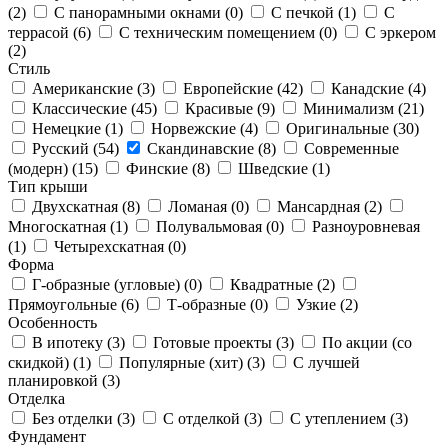
(
2
)
С панорамными окнами (
0
)
С печкой (
1
)
С
террасой (
6
)
С техническим помещением (
0
)
С эркером
(
2
)
Стиль
Американские (
3
)
Европейские (
42
)
Канадские (
4
)
Классические (
45
)
Красивые (
9
)
Минимализм (
21
)
Немецкие (
1
)
Норвежские (
4
)
Оригинальные (
30
)
Русский (
54
)
Скандинавские (
8
)
Современные
(модерн) (
15
)
Финские (
8
)
Шведские (
1
)
Тип крыши
Двухскатная (
8
)
Ломаная (
0
)
Мансардная (
2
)
Многоскатная (
1
)
Полувальмовая (
0
)
Разноуровневая
(
1
)
Четырехскатная (
0
)
Форма
Г-образные (угловые) (
0
)
Квадратные (
2
)
Прямоугольные (
6
)
Т-образные (
0
)
Узкие (
2
)
Особенность
В ипотеку (
3
)
Готовые проекты (
3
)
По акции (со
скидкой) (
1
)
Популярные (хит) (
3
)
С лучшей
планировкой (
3
)
Отделка
Без отделки (
3
)
С отделкой (
3
)
С утеплением (
3
)
Фундамент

========

Starting at the line that contains "Особенность", write out every line to the end of the entries, exactly as given.

Exercise response »
Особенность
В ипотеку (
3
)
Готовые проекты (
3
)
По акции (со
скидкой) (
1
)
Популярные (хит) (
3
)
С лучшей
планировкой (
3
)
Отделка
Без отделки (
3
)
С отделкой (
3
)
С утеплением (
3
)
Фундамент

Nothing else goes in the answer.